The letter also explains the group's decision to “call upon President Trump and the Department of Justice to remove the ABA from the judicial nomination process entirely.”
The group accuses the ABA of making “inflammatory claims about the Trump Administration without citing legal reasoning,” particularly in the realm of proposed cuts to USAID, adding that the organization stood silent when President Joe Biden defined the Supreme Court on student loan relief.
Lawmakers who signed the letter also lamented the “divisive, cultural Marxist DEI and woke initiatives” they say the ABA has embraced in recent years, including mandating DEI training at law schools and promoting racial quotas in clerkship hiring.
Potential end to decades of involvement
As attorney Michael Fragoso explains in an op-ed for City Journal, the ABA's involvement in the judicial nomination process has endured for more than 70 years, and for much of that time, it was presumably nonpartisan in nature.
The ABA, he notes, began rating nominees for judicial roles back in 1953, under the presumption that the practice helped presidents select “qualified” candidates and steer clear of misguided – and embarrassing – choices.
By the 1980s, cracks in the ABA's credibility began to emerge, as it labeled distinguished conservative jurists such as Robert Bork and Frank Easterbrook “not qualified.” During the Biden administration, Fragoso explains, the group “completely abandoned its standards,” giving the “qualified” rating to a nominee who was unable to explain the purpose of Article V of the Constitution during a confirmation hearing.
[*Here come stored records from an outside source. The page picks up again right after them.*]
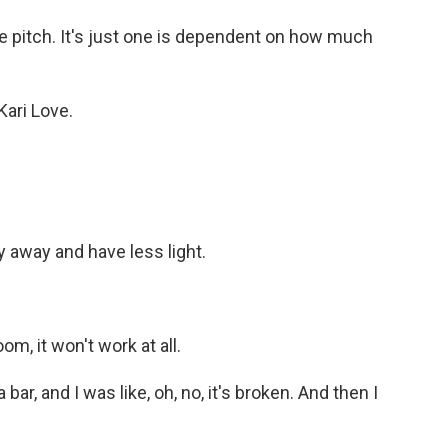
he pitch. It's just one is dependent on how much
Kari Love.
y away and have less light.
om, it won't work at all.
bar, and I was like, oh, no, it's broken. And then I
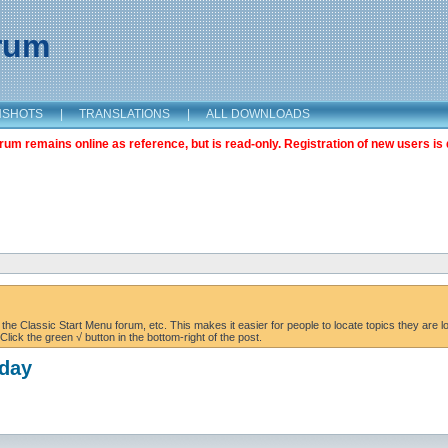
orum
NSHOTS
|
TRANSLATIONS
|
ALL DOWNLOADS
m remains online as reference, but is read-only. Registration of new users is 
the Classic Start Menu forum, etc. This makes it easier for people to locate topics they are lo
lick the green √ button in the bottom-right of the post.
oday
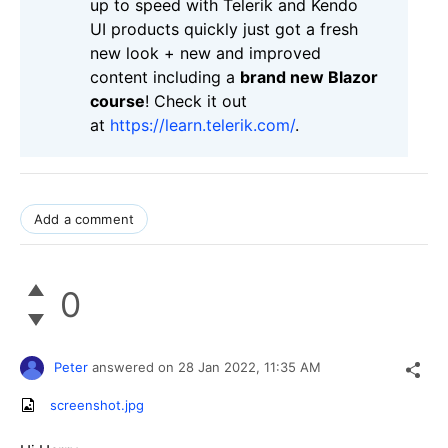
up to speed with Telerik and Kendo
UI products quickly just got a fresh
new look + new and improved
content including a
brand new Blazor
course
! Check it out
at
https://learn.telerik.com/
.
Add a comment
0
Peter
answered on
28 Jan 2022,
11:35 AM
screenshot.jpg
Now that the organization seems to have gone all-in on an “increasingly left-wing” philosophy, Fragoso argues, it is now time for Trump to end its traditional participation in the nomination process.
“If the ABA wants a Republican administration to cooperate,” Fragoso writes, “it needs formally and publicly to renounce its left-wing turn. Until then, the Trump administration -- and Senate Republicans -- should treat it like the political foe that it is,” but whether those ties will indeed be cut by the current White House, only time will tell.